A new English-language paperback edition of Parasite Eve comes just in time for summer getaway reading. The editors at Vertical Press haven't weeded out the slew of mistranslations from the original hardcover English edition. But some of these botched phrases — including real puzzlers like "the unreality of a shimmer at the bottom of a cascade of sunlight" and "pessimism encountered the warmth lingering in his hands from the night before in subtle billows of conflict" — inadvertently achieve a kind of prose poetry reminiscent of the great Dada-influenced poet Chuya Nakahara. Grumbling about their incomprehensibility just keeps you from enjoying their unwitting beauty.

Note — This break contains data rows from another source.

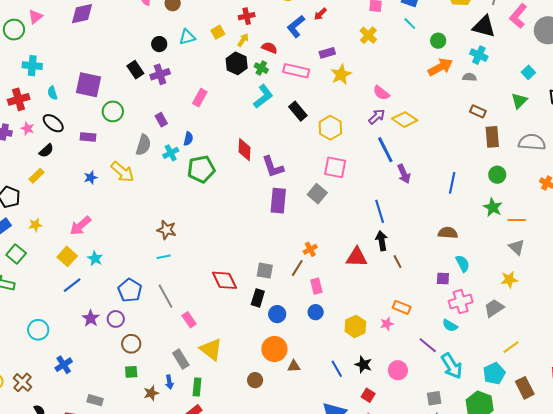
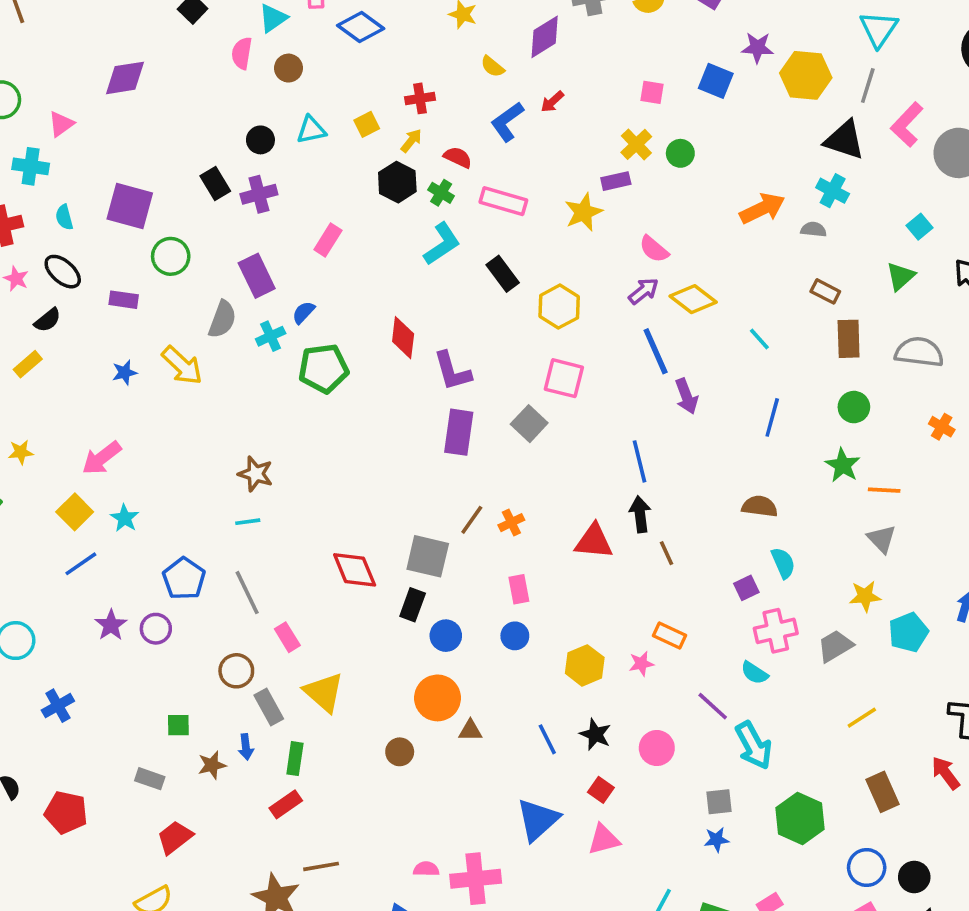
pink triangle: (35, 17) -> (61, 124), moved
cyan line: (410, 24) -> (759, 339), moved
green circle: (438, 41) -> (680, 153), moved
purple rectangle: (327, 53) -> (616, 181), moved
purple rectangle: (161, 120) -> (257, 276), size x1.6
blue semicircle: (188, 139) -> (303, 312), turned -152
brown line: (297, 268) -> (472, 520), moved
gray square: (265, 271) -> (428, 556), size x1.4
purple square: (443, 279) -> (746, 588), turned -32
brown circle: (131, 344) -> (236, 671), moved
cyan pentagon: (494, 373) -> (908, 632), moved
gray rectangle: (95, 400) -> (150, 779), moved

The book tells the story of a genetic scientist named Toshiaki Nagashima, who works in a university lab. He and his wife Kiyomi share a breakfast of fried eggs, salted salmon and miso soup with tofu one morning before he heads off to work. Later that day he gets a call informing him that Kiyomi's car has mysteriously veered off the road and crashed into a telephone pole, and that she is now brain dead. From here the story unfolds backward, and clues reveal that something sinister took an interest in Kiyomi and Toshiaki long ago. We learn that Kiyomi attended a lecture on mitochondria as a university student and became bizarrely agitated when images of the organelles were shown ("too enraptured to notice that she was panting like a dog"). She was a girl "whose heart thrilled to mitochondria," but never guessed why this was so. That was probably for the best, since poor Kiyomi turns out to be an unwitting host to a colony of mitochondria plotting away inside her, desperate to break free, propagate and put unappreciative humans in their place.

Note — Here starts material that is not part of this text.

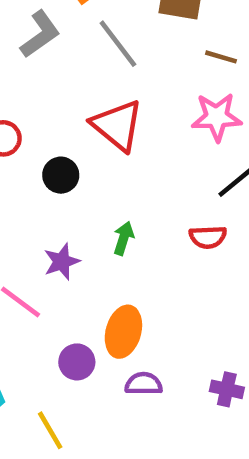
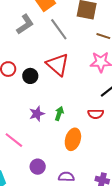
black circle: (61, 175) -> (30, 76), moved
purple star: (62, 262) -> (37, 114), moved
orange ellipse: (123, 332) -> (73, 139), moved

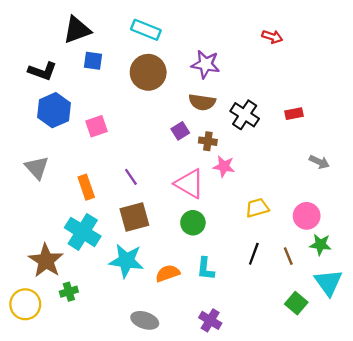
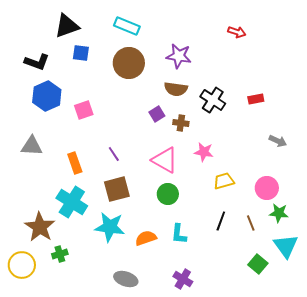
pink star: (224, 166) -> (204, 152), moved
gray triangle: (37, 168) -> (32, 146), turned -45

Toshiaki is also central to their plans. When he tells Kiyomi that his article on mitochondria has been accepted by Nature, the mitochondria speak through her: "I knew you were the one I've been looking for." After Kiyomi dies, the grief-stricken Toshiaki hits on the creepy plan to keep a bit of her alive by culturing her liver cells. His obsessive love of his wife and his science blind him to the strangeness of what he's doing. But the mitochondria see a perfect opportunity and rejoice. They will harness his expertise in biotechnology to conquer the world — and they aren't scrupulous about how they try to do so. The second half of the novel oozes with enough violence and sexual perversity to make Caligula blush.

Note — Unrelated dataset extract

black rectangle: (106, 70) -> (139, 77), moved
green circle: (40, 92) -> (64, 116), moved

Sena was a pharmacology Ph.D. student at Tohoku University in the northern Japanese city of Sendai when he wrote Parasite Eve, his first published novel and the recipient of the first Japan Horror Novel Prize. The book was partly inspired by mitochondria research he was pursuing at the time. He also felt encouraged by the way in which the public's imagination had been gripped by the "African Eve" hypothesis (which argues that we are descended from an ancient African woman whose mitochondrial DNA we all share).

Parasite Eve was first published in Japanese in 1995, and together with Koji Suzuki's Ring helped to launch a new wave of Japanese horror — both novels were made into movies. Director Hideo Nakata's adaptation of Ring enjoyed more domestic success than the Fuji TV-produced Parasite Eve, but Sena's story reached a broader audience outside Japan through a Sony PlayStation video-game adaptation that shifted the tale to New York City and ratcheted up the gore — most fantastically in the mass spontaneous combustion of an opera audience at Carnegie Hall. There are also two Japanese manga versions of the story, one based on the original plot of the novel and another on the video-game adaptation. Talk about successful propagation.